Ceylan, percorrendo la via impervia della semplicità (non è un ossimoro),
rappresenta con profondità e amara ironia il duello psicologico che si
combatte all’interno della casa del protagonista (l’immagine del topo
catturato è sottile metafora della condizione dei due, il cui comportamento
osserviamo come se si trattasse di cavie da laboratorio – non a caso il
padrone di casa finirà nella stessa trappola predisposta per l’animale
-): il cugino, licenziato, riporta tra le mura dell’appartamento di Mahmut
una condizione che egli aveva superato e completamente rimosso e se all’inizio
l’interessamento di prammatica per la sorte di Josuf sembrerebbe sincero,
in seguito l’ombra della miseria che torna ad aleggiare dalle sue parti
sembra infastidire il fotografo, seccato dalla poca sollecitudine che
il cugino dimostra nel cercarsi un’occupazione.
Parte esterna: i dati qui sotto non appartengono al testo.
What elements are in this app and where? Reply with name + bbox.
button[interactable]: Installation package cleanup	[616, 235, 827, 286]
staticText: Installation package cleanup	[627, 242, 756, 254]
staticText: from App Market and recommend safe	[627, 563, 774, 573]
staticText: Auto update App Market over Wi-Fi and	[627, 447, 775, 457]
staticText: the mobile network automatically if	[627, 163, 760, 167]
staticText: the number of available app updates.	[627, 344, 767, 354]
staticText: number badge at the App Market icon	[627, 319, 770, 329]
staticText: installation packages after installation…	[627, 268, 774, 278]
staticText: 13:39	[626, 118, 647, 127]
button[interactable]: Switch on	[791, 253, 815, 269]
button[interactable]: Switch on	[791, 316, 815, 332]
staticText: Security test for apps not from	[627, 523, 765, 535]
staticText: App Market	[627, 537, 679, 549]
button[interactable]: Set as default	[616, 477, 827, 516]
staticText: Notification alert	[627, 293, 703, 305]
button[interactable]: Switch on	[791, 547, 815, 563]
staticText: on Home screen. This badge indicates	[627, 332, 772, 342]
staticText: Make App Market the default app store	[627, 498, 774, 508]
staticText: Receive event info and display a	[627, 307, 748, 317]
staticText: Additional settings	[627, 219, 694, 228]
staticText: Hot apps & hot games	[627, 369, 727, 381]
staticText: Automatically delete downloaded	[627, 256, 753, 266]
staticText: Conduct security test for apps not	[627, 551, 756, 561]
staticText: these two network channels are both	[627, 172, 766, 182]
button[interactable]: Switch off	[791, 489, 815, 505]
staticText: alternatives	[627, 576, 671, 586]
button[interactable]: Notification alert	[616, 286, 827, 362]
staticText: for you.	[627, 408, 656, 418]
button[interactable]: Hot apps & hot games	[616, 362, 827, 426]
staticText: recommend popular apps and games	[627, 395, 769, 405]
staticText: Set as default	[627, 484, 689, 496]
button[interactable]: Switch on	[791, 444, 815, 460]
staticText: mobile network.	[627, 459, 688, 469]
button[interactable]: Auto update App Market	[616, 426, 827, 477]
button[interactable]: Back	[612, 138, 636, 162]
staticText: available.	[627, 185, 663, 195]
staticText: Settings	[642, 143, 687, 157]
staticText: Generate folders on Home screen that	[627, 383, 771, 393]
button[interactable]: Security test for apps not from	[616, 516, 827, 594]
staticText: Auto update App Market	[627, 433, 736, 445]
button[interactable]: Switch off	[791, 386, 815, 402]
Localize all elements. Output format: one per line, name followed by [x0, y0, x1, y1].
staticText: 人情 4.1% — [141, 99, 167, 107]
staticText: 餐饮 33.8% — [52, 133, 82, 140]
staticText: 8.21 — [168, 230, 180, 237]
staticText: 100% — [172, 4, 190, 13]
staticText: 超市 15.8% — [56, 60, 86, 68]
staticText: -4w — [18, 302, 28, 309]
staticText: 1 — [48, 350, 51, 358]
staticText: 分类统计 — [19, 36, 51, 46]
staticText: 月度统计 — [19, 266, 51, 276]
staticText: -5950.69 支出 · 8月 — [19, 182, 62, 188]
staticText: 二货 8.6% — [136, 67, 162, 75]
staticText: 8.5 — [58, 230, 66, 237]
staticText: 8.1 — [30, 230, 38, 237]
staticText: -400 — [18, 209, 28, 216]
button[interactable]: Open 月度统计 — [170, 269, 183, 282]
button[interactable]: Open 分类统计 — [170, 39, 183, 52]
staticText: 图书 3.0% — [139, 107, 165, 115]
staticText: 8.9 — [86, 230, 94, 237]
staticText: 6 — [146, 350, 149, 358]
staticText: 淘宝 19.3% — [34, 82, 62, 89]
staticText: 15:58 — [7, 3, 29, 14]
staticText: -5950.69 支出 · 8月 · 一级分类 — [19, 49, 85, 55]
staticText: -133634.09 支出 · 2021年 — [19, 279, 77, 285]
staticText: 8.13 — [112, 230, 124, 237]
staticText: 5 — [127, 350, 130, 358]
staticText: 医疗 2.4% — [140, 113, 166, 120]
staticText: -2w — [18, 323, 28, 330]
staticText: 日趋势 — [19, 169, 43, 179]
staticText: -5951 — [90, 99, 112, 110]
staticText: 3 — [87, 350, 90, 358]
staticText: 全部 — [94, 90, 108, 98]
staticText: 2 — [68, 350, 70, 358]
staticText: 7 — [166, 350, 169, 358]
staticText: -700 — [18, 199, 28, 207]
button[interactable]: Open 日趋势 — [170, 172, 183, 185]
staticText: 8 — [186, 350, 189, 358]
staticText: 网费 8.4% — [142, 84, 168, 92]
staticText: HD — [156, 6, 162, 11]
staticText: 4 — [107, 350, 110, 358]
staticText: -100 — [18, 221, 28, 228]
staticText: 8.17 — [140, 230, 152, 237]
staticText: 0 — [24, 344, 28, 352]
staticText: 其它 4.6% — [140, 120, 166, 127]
Due figure meravigliosamente
ritratte e che pur dividendo lo stesso tetto si scoprono incredibilmente
distanti (uzak vuol dire, per l’appunto, “lontano”): Mahmut, uomo oramai
disilluso, è alla ricerca di un’emozione che lo riscatti dall’aridità
e da sensi di colpa che sovrani regnano in un’esistenza che si è fatta
solitaria, consacrata a riti quotidiani scanditi dalle immagini del televisore;
il cugino, la cui sorte sembra segnata dall’incertezza del futuro, preferisce,
nella precaria condizione della sua attualità, tentare di carpire un piacere
fulmineo, per quanto effimero e illusorio. Le immagini di Istanbul imbiancata
dalla neve non sono mero sfondo ma parte viva di un ritratto che non ha
urgenza di raccontare - preferendo restituire stati d’animo, atmosfere
e situazioni attraverso campi lunghi, montaggio antididascalico, dialoghi
scarni ed essenziali - e che dimostra, pur in un impianto quasi documentaristico,
una notevole ricercatezza figurativa, esaltata dalla splendida fotografia
diretta dallo stesso Ceylan.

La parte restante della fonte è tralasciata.